Mitchell Wand wand at ccs.neu.edu
Sat Mar 22 00:05:00 EDT 2008


NU Programming Languages Seminar
Wednesday, March 26, 2008
11:45am-1:30pm
Room 366 WVH (http://www.ccs.neu.edu/home/wand/directions.html)

Spatial Computing in Proto
Jonathan Bachrach, MIT CSAIL

ABSTRACT

The computational landscape is drastically changing.  Processing,
sensing, communication, and actuation are now affordable and embeddable,
allowing us to manufacture myriads of devices that can be spread through
space and placed in the world.  The catch is that in order to
manufacture these devices economically in bulk, we must accept faults,
inaccuracies, and communication delays.  If we were to be able to
robustly harness these devices, we could economically develop systems
with unparalleled power, grace, fidelity, and pervasiveness.  Example
spatial computing domains are sensor networks, smart materials, swarm
robotics, biofilms, and modular robotics, to name a few.  Unfortunately,
traditional engineering approaches do not apply, and we must rethink our
computing models, languages, and practices.  Typical solutions entangle
robustness with coordination, producing applications that do not scale
well and modules that do not compose well nor map easily over to other
application domains.  We offer an alternate approach whereby the
programmer controls a single virtual _spatial computer_ which fills
the environment space. The computations on this spatial computer are
actually performed by a large number of locally-interacting individual
devices.

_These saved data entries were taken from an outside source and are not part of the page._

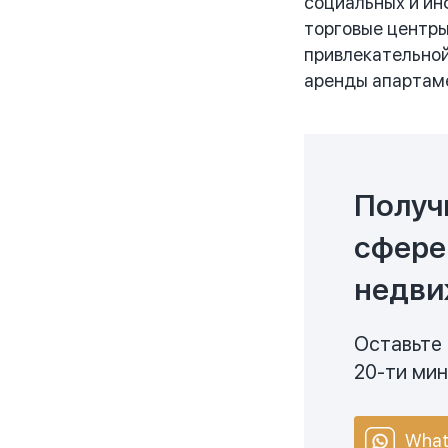
социальных и ин
торговые центры,
привлекательной
аренды апартамен
Получ
сфере
недви
Оставьте 
20-ти ми
What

This abstracts the actual computational hardware behind the
spatial computer interface, and allows the programmer to focus on a
single model of global computation.  We achieve this abstraction with
two components: a language that embodies continuous space and time
semantics and a runtime library that implements these semantics
approximately.  In this talk, I will introduce our language, called
Proto, using examples from sensor networks, and hint at the generality
of the approach, using examples from modular and swarm robotics.

BIO

Jonathan Bachrach is a research scientist at the MIT Computer Science
and Artificial Intelligence Lab (CSAIL) who researches programming
languages, spatial computing, and robotics.  Before MIT, he held
postdocs at Stanford and UC Berkeley, was a researcher at IRCAM in
Paris, developing new musical platforms, and a principal software
engineer at Harlequin Inc (RIP), working on a compiler and runtime for
the Dylan programming language.  He studied cognitive science,
computer science, and visual arts, receiving a B.S. degree from the
University of California at San Diego and MS and PhD degrees from the
University of Massachusetts at Amherst.

================================================================

Upcoming Events:

# Wed 4/2 open
# Wed 4/9 open
# Wed 4/16 Nikolaos Papaspyrou: Continuations for Prototyping
  Concurrent Languages 

We are otherwise open.  Come give a talk!